- Data -
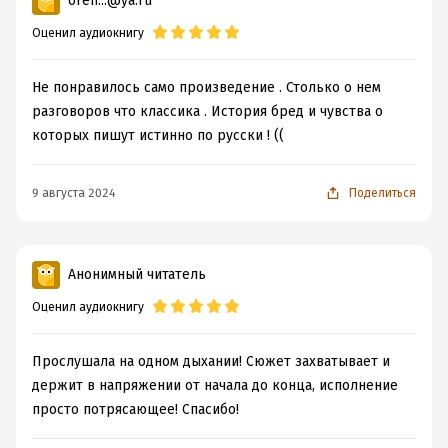
oren...@ya.ru
Оценил аудиокнигу
Не понравилось само произведение . Столько о нем
разговоров что классика . История бред и чувства о
которых пишут истинно по русски ! ((
9 августа 2024
Поделиться
Анонимный читатель
Оценил аудиокнигу
Прослушала на одном дыхании! Сюжет захватывает и
держит в напряжении от начала до конца, исполнение
просто потрясающее! Спасибо!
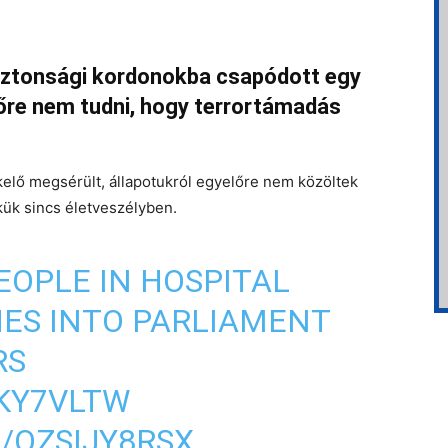
biztonsági kordonokba csapódott egy
lőre nem tudni, hogy terrortámadás
kelő megsérült, állapotukról egyelőre nem közöltek
ikük sincs életveszélyben.
EOPLE IN HOSPITAL
ES INTO PARLIAMENT
RS
DKY7VLTW
/QZSIJY8RSX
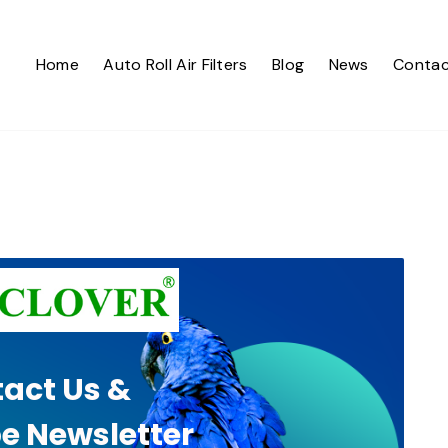
Home
Auto Roll Air Filters
Blog
News
Contac
act Us &
e Newsletter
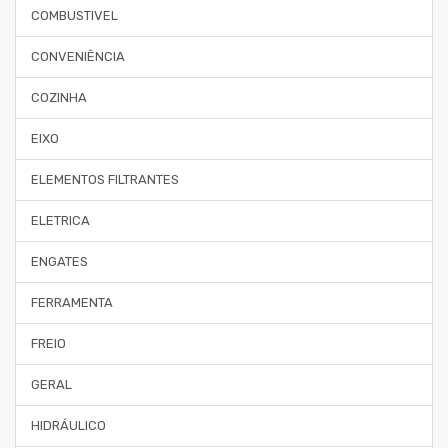
COMBUSTIVEL
CONVENIÊNCIA
COZINHA
EIXO
ELEMENTOS FILTRANTES
ELETRICA
ENGATES
FERRAMENTA
FREIO
GERAL
HIDRÁULICO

- How to complete this task -
Repeat the data above exactly, leaving out any pictures it holds.

- Task response -
oren...@ya.ru
Оценил аудиокнигу
Не понравилось само произведение . Столько о нем
разговоров что классика . История бред и чувства о
которых пишут истинно по русски ! ((
9 августа 2024
Поделиться
Анонимный читатель
Оценил аудиокнигу
Прослушала на одном дыхании! Сюжет захватывает и
держит в напряжении от начала до конца, исполнение
просто потрясающее! Спасибо!
biztonsági kordonokba csapódott egy
lőre nem tudni, hogy terrortámadás
kelő megsérült, állapotukról egyelőre nem közöltek
ikük sincs életveszélyben.
EOPLE IN HOSPITAL
ES INTO PARLIAMENT
RS
DKY7VLTW
/QZSIJY8RSX
Home
Auto Roll Air Filters
Blog
News
Contac
act Us &
e Newsletter
COMBUSTIVEL
CONVENIÊNCIA
COZINHA
EIXO
ELEMENTOS FILTRANTES
ELETRICA
ENGATES
FERRAMENTA
FREIO
GERAL
HIDRÁULICO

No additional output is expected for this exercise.